Data records
⁂

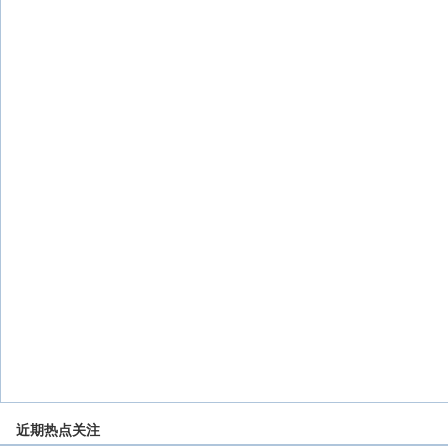
近期热点关注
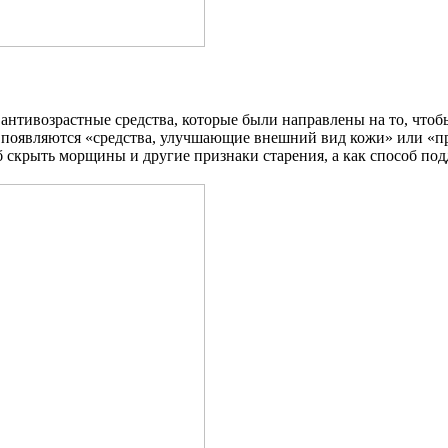
антивозрастные средства, которые были направлены на то, чтоб
 появляются «средства, улучшающие внешний вид кожи» или «п
 скрыть морщины и другие признаки старения, а как способ по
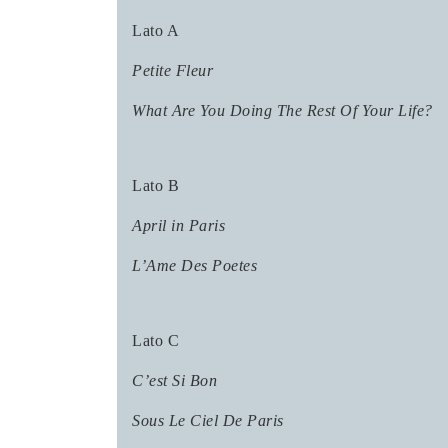
Lato A
Petite Fleur
What Are You Doing The Rest Of Your Life?
Lato B
April in Paris
L’Ame Des Poetes
Lato C
C’est Si Bon
Sous Le Ciel De Paris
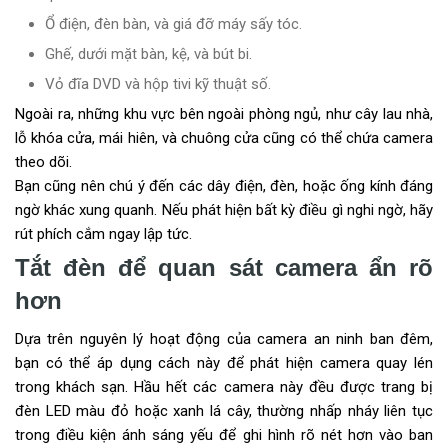
Ổ điện, đèn bàn, và giá đỡ máy sấy tóc.
Ghế, dưới mặt bàn, kệ, và bút bi.
Vỏ đĩa DVD và hộp tivi kỹ thuật số.
Ngoài ra, những khu vực bên ngoài phòng ngủ, như cây lau nhà,
lỗ khóa cửa, mái hiên, và chuông cửa cũng có thể chứa camera
theo dõi.
Bạn cũng nên chú ý đến các dây điện, đèn, hoặc ống kính đáng
ngờ khác xung quanh. Nếu phát hiện bất kỳ điều gì nghi ngờ, hãy
rút phích cắm ngay lập tức.
Tắt đèn để quan sát camera ẩn rõ
hơn
Dựa trên nguyên lý hoạt động của camera an ninh ban đêm,
bạn có thể áp dụng cách này để phát hiện camera quay lén
trong khách sạn. Hầu hết các camera này đều được trang bị
đèn LED màu đỏ hoặc xanh lá cây, thường nhấp nháy liên tục
trong điều kiện ánh sáng yếu để ghi hình rõ nét hơn vào ban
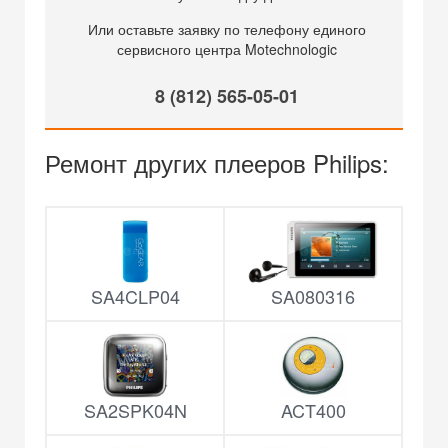
Или оставьте заявку по телефону единого
сервисного центра Motechnologic
8 (812) 565-05-01
Ремонт других плееров Philips:
SA4CLP04
SA080316
SA2SPK04N
ACT400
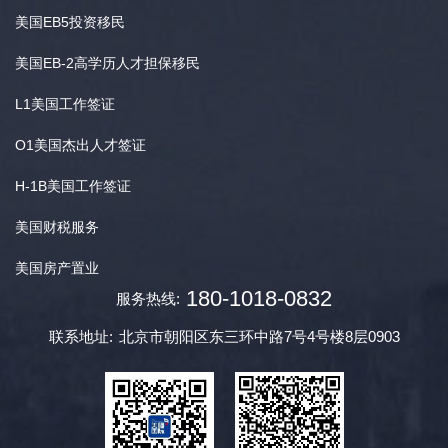
美国EB5投资移民
美国EB-2高学历人才担保移民
L1美国工作签证
O1美国杰出人才签证
H-1B美国工作签证
美国财税服务
美国房产置业
180-1018-0832
服务热线:
联系地址:
北京市朝阳区东三环中路7号4号楼8层0903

⁂

Your objective
Write out every line in the data that holds the string "hoặc".

Task result
Bạn cũng nên chú ý đến các dây điện, đèn, hoặc ống kính đáng
đèn LED màu đỏ hoặc xanh lá cây, thường nhấp nháy liên tục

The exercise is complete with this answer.